◆ WHAT THE EXERCISE ASKS:
Leaving pictures aside, set down each line exactly, from the first line of the data to the line with "SANITÁRIOS PORTÁTEIS PREMIER", both included.

** Opening INPUT DATA block **

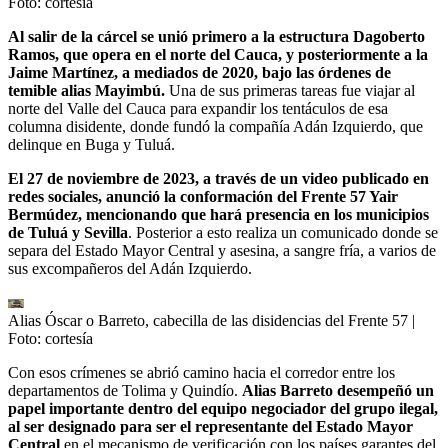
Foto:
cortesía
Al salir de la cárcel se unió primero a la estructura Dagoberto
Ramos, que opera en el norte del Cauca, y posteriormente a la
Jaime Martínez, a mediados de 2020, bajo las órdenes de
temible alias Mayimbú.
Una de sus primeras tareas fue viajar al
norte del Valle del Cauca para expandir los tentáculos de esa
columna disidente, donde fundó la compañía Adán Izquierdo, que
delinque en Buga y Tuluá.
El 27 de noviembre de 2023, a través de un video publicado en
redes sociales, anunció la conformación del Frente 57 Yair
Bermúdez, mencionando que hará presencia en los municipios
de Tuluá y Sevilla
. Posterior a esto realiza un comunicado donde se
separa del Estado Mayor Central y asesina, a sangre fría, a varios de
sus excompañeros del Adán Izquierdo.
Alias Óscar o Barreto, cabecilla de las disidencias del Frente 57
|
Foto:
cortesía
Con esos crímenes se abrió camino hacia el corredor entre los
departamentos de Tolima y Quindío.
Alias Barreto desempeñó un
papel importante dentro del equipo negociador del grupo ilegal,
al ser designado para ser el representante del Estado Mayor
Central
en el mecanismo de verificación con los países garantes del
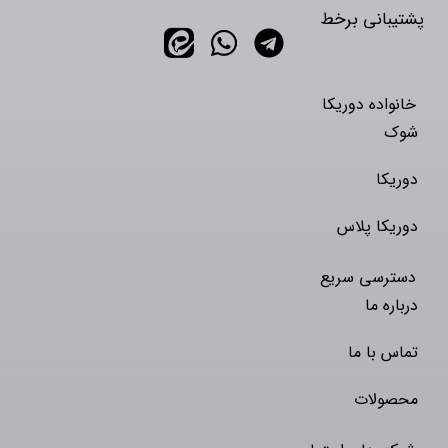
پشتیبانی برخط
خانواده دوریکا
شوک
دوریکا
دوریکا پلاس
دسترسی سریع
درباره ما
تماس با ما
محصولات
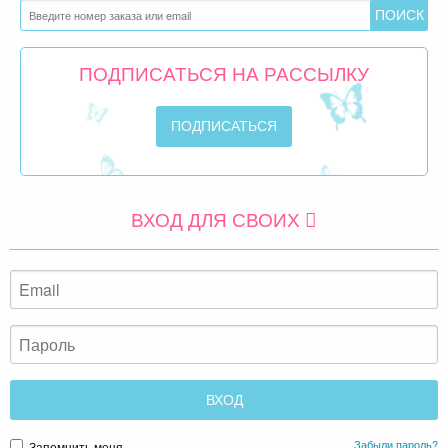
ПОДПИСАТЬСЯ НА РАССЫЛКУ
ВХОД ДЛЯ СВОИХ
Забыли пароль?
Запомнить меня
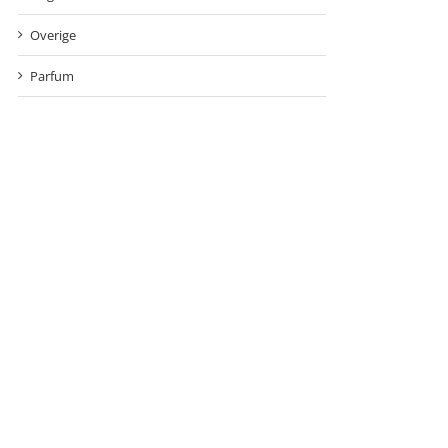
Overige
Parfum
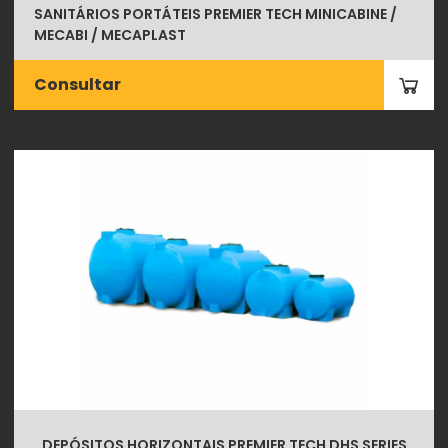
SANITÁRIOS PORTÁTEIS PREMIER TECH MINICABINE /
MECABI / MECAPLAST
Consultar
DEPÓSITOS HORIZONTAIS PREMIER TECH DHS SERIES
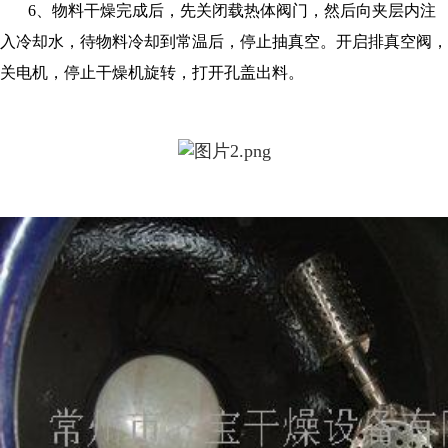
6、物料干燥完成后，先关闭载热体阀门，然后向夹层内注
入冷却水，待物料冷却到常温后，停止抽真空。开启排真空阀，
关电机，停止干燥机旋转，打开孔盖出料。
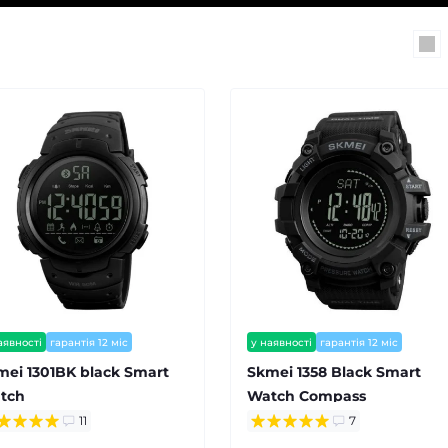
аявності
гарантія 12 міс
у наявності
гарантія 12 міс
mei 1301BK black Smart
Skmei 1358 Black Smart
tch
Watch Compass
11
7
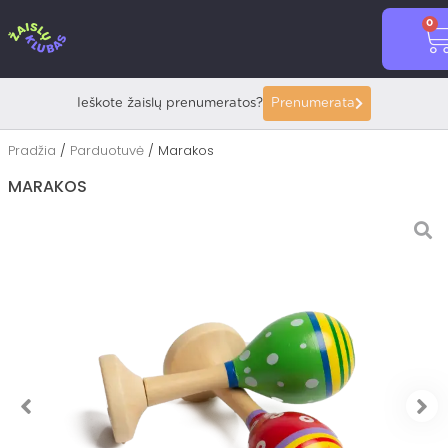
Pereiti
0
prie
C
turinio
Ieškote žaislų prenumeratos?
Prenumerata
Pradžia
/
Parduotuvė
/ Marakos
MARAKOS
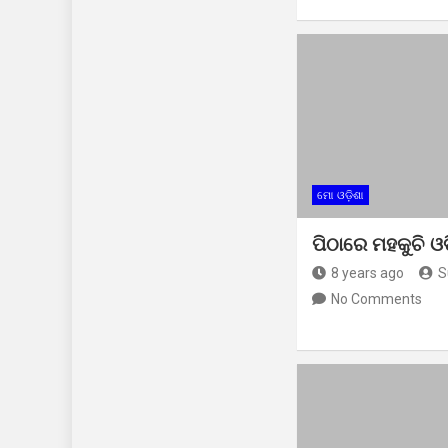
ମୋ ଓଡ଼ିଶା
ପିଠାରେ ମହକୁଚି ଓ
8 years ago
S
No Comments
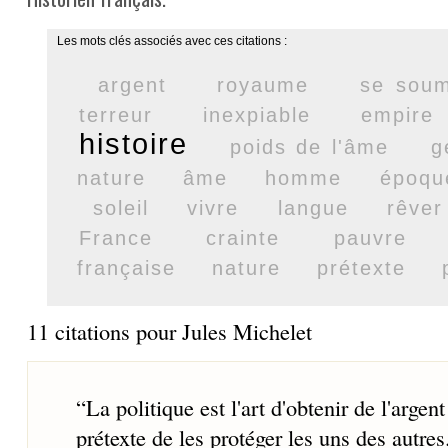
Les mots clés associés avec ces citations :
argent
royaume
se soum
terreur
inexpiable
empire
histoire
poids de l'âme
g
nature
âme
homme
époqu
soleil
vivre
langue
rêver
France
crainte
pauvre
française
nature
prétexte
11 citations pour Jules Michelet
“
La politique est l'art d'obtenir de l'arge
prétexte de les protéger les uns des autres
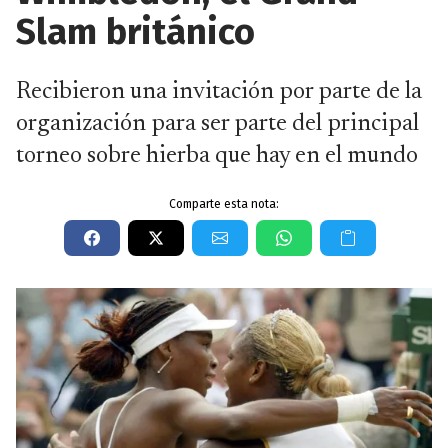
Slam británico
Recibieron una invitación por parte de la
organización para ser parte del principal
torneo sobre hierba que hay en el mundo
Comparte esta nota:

** Closing INPUT DATA block **

◆ TASK SOLUTION:
Foto:
cortesía
Al salir de la cárcel se unió primero a la estructura Dagoberto
Ramos, que opera en el norte del Cauca, y posteriormente a la
Jaime Martínez, a mediados de 2020, bajo las órdenes de
temible alias Mayimbú.
Una de sus primeras tareas fue viajar al
norte del Valle del Cauca para expandir los tentáculos de esa
columna disidente, donde fundó la compañía Adán Izquierdo, que
delinque en Buga y Tuluá.
El 27 de noviembre de 2023, a través de un video publicado en
redes sociales, anunció la conformación del Frente 57 Yair
Bermúdez, mencionando que hará presencia en los municipios
de Tuluá y Sevilla
. Posterior a esto realiza un comunicado donde se
separa del Estado Mayor Central y asesina, a sangre fría, a varios de
sus excompañeros del Adán Izquierdo.
Alias Óscar o Barreto, cabecilla de las disidencias del Frente 57
|
Foto:
cortesía
Con esos crímenes se abrió camino hacia el corredor entre los
departamentos de Tolima y Quindío.
Alias Barreto desempeñó un
papel importante dentro del equipo negociador del grupo ilegal,
al ser designado para ser el representante del Estado Mayor
Central
en el mecanismo de verificación con los países garantes del
پشتیبانی برخط
خانواده دوریکا
شوک
دوریکا
دوریکا پلاس
دسترسی سریع
درباره ما
تماس با ما
محصولات
ПОДПИСАТЬСЯ НА РАССЫЛКУ
ВХОД ДЛЯ СВОИХ
Забыли пароль?
Запомнить меня
Overige
Parfum
SANITÁRIOS PORTÁTEIS PREMIER TECH MINICABINE /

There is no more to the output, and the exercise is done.